## TASK PROMPT:
Your job is to report every line of the entries that has "staging".

Stored records
------------------------------------------------------------------------

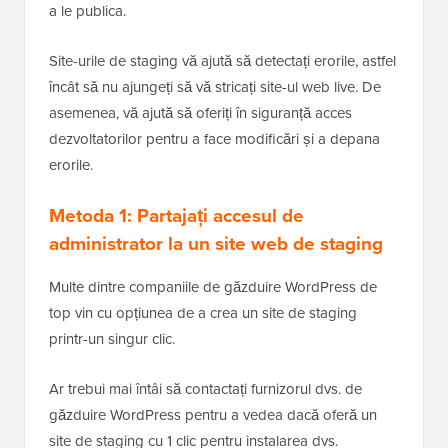
a le publica.
Site-urile de staging vă ajută să detectați erorile, astfel
încât să nu ajungeți să vă stricați site-ul web live. De
asemenea, vă ajută să oferiți în siguranță acces
dezvoltatorilor pentru a face modificări și a depana
erorile.
Metoda 1: Partajați accesul de
administrator la un site web de staging
Multe dintre companiile de găzduire WordPress de
top vin cu opțiunea de a crea un site de staging
printr-un singur clic.
Ar trebui mai întâi să contactați furnizorul dvs. de
găzduire WordPress pentru a vedea dacă oferă un
site de staging cu 1 clic pentru instalarea dvs.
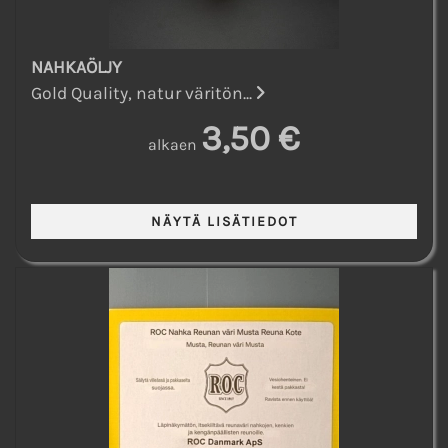
NAHKAÖLJY
Gold Quality, natur väritön...
3,50 €
alkaen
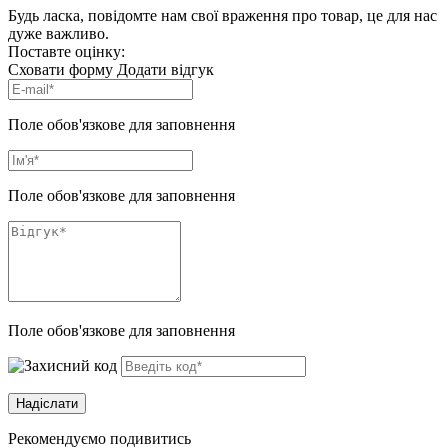
Будь ласка, повідомте нам свої враження про товар, це для нас
дуже важливо.
Поставте оцінку:
Сховати форму
Додати відгук
Поле обов'язкове для заповнення
Поле обов'язкове для заповнення
Поле обов'язкове для заповнення
Рекомендуємо подивитись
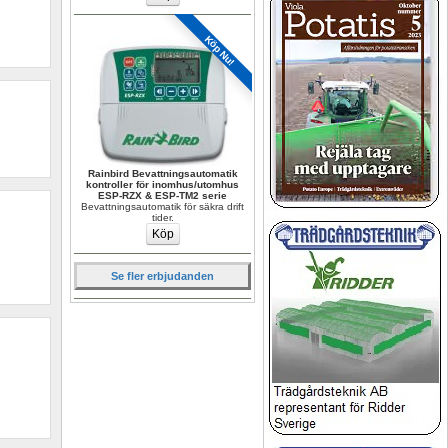
Köp Nu!
Rainbird Bevattningsautomatik 
kontroller för inomhus/utomhus 
ESP-RZX & ESP-TM2 serie
Bevattningsautomatik för säkra drift 
tider.
Se fler erbjudanden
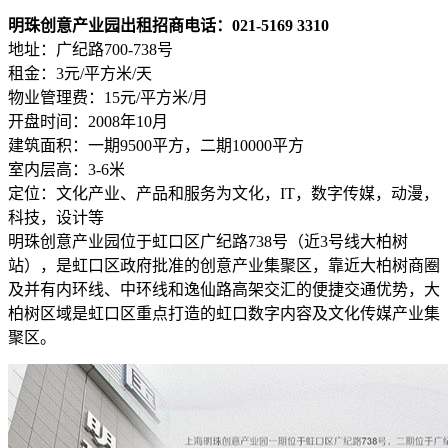
明珠创意产业园出租招商电话：021-5169 3310
地址：广纪路700-738号
租金：3元/平方米/天
物业管理费：15元/平方米/月
开盘时间：2008年10月
建筑面积：一期9500平方，二期10000平方
室内层高：3-6米
定位：文化产业、产品和服务为文化，IT，数字传媒，动漫，
科技，设计等
明珠创意产业园位于虹口区广纪路738号（近3号线大柏树
站），是虹口区政府批准的创意产业集聚区，靠近大柏树商圈
及并有内环线、中环线和逸仙路高架交汇的便捷交通优势，大
柏树区域是虹口区重点打造的虹口数字内容及文化传媒产业集
聚区。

------------------------------------------------------------------------

## EXPECTED ANSWER:
Site-urile de staging vă ajută să detectați erorile, astfel
administrator la un site web de staging
top vin cu opțiunea de a crea un site de staging
site de staging cu 1 clic pentru instalarea dvs.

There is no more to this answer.